• **Given records**:
-- Opening Marker --

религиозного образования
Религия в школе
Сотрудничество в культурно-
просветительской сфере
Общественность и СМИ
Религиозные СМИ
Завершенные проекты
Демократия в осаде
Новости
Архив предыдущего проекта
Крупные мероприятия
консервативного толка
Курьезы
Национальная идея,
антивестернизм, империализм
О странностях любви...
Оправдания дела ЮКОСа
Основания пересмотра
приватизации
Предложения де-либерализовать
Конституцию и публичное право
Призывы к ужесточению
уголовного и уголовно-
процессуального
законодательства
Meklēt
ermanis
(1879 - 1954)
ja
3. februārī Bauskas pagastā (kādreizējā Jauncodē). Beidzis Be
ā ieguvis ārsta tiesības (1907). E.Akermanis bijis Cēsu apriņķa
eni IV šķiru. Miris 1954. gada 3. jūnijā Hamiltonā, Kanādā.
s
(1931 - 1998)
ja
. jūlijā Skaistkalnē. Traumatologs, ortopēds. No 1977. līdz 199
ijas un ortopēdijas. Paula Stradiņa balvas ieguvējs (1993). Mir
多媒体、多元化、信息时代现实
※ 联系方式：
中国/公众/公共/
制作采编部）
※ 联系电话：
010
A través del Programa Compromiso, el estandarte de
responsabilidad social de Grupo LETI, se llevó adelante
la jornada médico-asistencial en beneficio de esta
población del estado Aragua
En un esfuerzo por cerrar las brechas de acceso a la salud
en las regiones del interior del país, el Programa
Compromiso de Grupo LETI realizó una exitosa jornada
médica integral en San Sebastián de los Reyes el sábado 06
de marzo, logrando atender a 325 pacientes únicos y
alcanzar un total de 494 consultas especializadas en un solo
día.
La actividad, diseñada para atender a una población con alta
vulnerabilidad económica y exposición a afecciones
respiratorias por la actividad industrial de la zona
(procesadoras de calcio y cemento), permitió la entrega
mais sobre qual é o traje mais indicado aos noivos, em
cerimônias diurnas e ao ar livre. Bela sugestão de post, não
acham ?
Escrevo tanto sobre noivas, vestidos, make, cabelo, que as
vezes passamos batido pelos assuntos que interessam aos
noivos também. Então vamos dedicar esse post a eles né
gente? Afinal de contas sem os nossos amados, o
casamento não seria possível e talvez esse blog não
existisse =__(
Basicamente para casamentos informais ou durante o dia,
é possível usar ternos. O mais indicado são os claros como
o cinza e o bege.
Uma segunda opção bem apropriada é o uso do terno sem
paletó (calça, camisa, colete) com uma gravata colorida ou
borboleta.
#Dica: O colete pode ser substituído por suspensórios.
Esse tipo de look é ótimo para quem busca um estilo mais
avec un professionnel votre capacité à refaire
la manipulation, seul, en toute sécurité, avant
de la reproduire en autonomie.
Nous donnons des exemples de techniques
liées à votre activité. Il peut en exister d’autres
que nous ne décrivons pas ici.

-- Closing Marker --
-- Opening Marker --

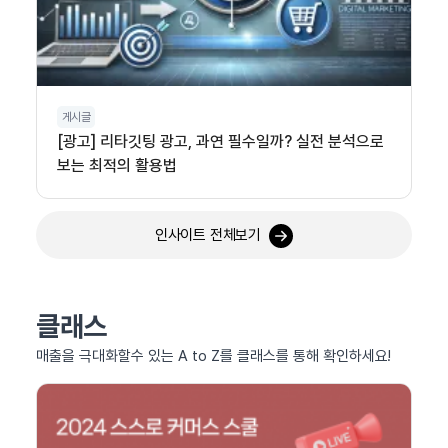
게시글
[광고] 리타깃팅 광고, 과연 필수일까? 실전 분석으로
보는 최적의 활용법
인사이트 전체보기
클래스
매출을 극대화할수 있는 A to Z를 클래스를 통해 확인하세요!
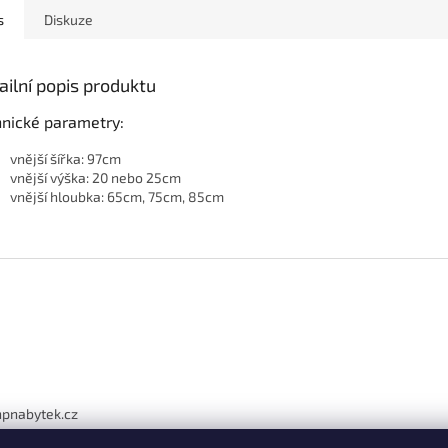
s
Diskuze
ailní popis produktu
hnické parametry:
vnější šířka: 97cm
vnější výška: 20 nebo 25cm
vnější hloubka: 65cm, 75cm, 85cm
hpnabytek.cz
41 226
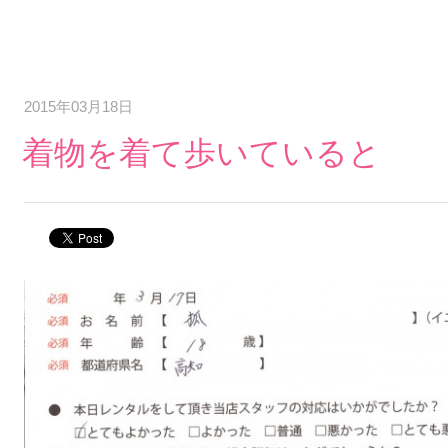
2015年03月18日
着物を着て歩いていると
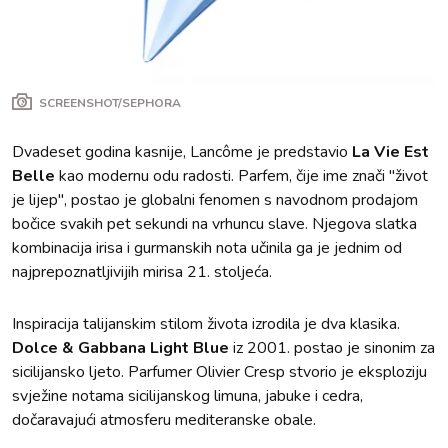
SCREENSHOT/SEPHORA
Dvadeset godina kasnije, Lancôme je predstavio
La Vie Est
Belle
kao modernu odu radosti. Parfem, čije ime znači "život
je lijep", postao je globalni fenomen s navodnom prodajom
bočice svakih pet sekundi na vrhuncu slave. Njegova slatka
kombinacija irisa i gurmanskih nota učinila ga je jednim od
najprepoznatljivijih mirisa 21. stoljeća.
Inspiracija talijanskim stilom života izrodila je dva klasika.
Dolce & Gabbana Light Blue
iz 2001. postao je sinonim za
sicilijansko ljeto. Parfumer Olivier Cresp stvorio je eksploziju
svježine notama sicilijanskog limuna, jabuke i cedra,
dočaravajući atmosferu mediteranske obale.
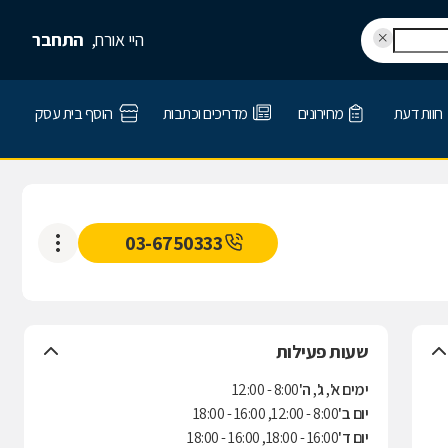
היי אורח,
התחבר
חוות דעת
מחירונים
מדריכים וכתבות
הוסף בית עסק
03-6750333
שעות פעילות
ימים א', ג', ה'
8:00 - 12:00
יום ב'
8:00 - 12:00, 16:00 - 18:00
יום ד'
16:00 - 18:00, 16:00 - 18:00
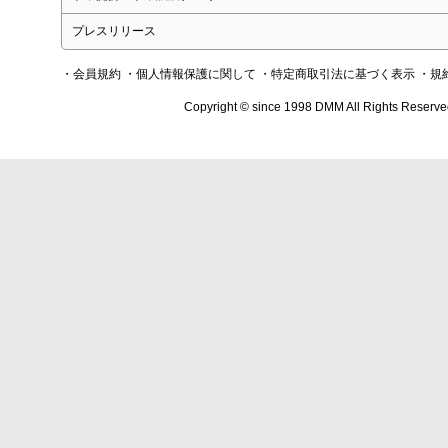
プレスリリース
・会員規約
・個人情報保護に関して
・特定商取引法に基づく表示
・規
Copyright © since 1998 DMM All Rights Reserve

-- Closing Marker --

• **Work instruction**: In the entries above, find each line containing the string "sobre" and copy it.

• **Task result**:
mais sobre qual é o traje mais indicado aos noivos, em
Escrevo tanto sobre noivas, vestidos, make, cabelo, que as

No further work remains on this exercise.